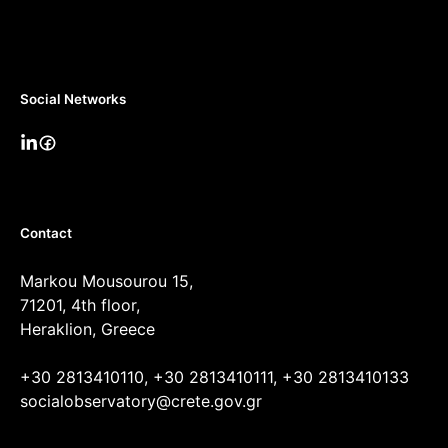
Social Networks
Contact
Markou Mousourou 15,
71201, 4th floor,
Heraklion, Greece
+30 2813410110, +30 2813410111, +30 2813410133
socialobservatory@crete.gov.gr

> What the exercise asks: The output has to match the data above line for line, except that pictures are dropped.

> Answer box:
Social Networks
Contact
Markou Mousourou 15,
71201, 4th floor,
Heraklion, Greece
+30 2813410110, +30 2813410111, +30 2813410133
socialobservatory@crete.gov.gr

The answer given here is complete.